START Source data
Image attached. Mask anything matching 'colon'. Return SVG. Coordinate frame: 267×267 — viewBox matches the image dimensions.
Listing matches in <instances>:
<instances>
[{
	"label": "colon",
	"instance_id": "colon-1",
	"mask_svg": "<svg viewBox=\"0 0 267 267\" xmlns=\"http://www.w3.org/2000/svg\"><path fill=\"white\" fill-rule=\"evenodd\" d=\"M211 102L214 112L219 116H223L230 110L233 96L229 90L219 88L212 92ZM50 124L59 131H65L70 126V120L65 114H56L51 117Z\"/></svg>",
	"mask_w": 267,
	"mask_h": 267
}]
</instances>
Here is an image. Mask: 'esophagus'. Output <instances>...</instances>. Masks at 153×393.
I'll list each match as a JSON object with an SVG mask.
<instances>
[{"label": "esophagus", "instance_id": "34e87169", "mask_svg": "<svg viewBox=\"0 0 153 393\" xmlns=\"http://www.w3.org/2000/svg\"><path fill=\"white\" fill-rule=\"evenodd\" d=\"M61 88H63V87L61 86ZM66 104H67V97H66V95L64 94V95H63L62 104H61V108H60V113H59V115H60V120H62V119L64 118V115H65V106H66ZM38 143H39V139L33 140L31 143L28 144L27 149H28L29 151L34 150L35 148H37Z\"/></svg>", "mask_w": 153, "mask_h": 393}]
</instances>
END Source data
Print the listing exactly. Every line must match.

Image attached. Mask anything matching 'colon'. Return SVG. Coordinate frame: 267×267 — viewBox matches the image dimensions.
Listing matches in <instances>:
<instances>
[{
	"label": "colon",
	"instance_id": "colon-1",
	"mask_svg": "<svg viewBox=\"0 0 267 267\" xmlns=\"http://www.w3.org/2000/svg\"><path fill=\"white\" fill-rule=\"evenodd\" d=\"M211 102L214 112L219 116H223L230 110L233 96L229 90L219 88L212 92ZM50 124L59 131H65L70 126V120L65 114H56L51 117Z\"/></svg>",
	"mask_w": 267,
	"mask_h": 267
}]
</instances>
Here is an image. Mask: 'esophagus'. Output <instances>...</instances>. Masks at 153×393.
I'll list each match as a JSON object with an SVG mask.
<instances>
[{"label": "esophagus", "instance_id": "34e87169", "mask_svg": "<svg viewBox=\"0 0 153 393\" xmlns=\"http://www.w3.org/2000/svg\"><path fill=\"white\" fill-rule=\"evenodd\" d=\"M61 88H63V87L61 86ZM66 104H67V97H66V95L64 94V95H63L62 104H61V108H60V113H59V115H60V120H62V119L64 118V115H65V106H66ZM38 143H39V139L33 140L31 143L28 144L27 149H28L29 151L34 150L35 148H37Z\"/></svg>", "mask_w": 153, "mask_h": 393}]
</instances>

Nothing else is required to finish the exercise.